Records provided:
● ● ● ● ● ● ●

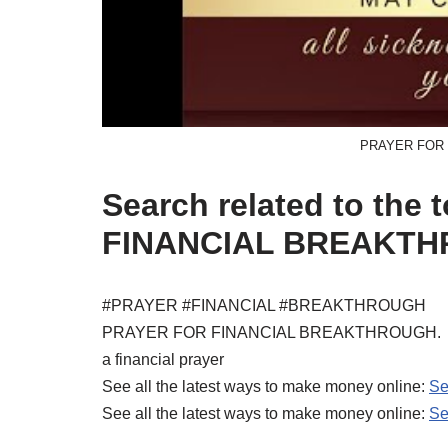
PRAYER FOR
Search related to the
FINANCIAL BREAKTH
#PRAYER #FINANCIAL #BREAKTHROUGH
PRAYER FOR FINANCIAL BREAKTHROUGH.
a financial prayer
See all the latest ways to make money online:
Se
See all the latest ways to make money online:
Se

● ● ● ● ● ● ●

Try it: Go through the entries and retype them exactly, except for the images.

Your solution:
PRAYER FOR
Search related to the
FINANCIAL BREAKTH
#PRAYER #FINANCIAL #BREAKTHROUGH
PRAYER FOR FINANCIAL BREAKTHROUGH.
a financial prayer
See all the latest ways to make money online:
Se
See all the latest ways to make money online:
Se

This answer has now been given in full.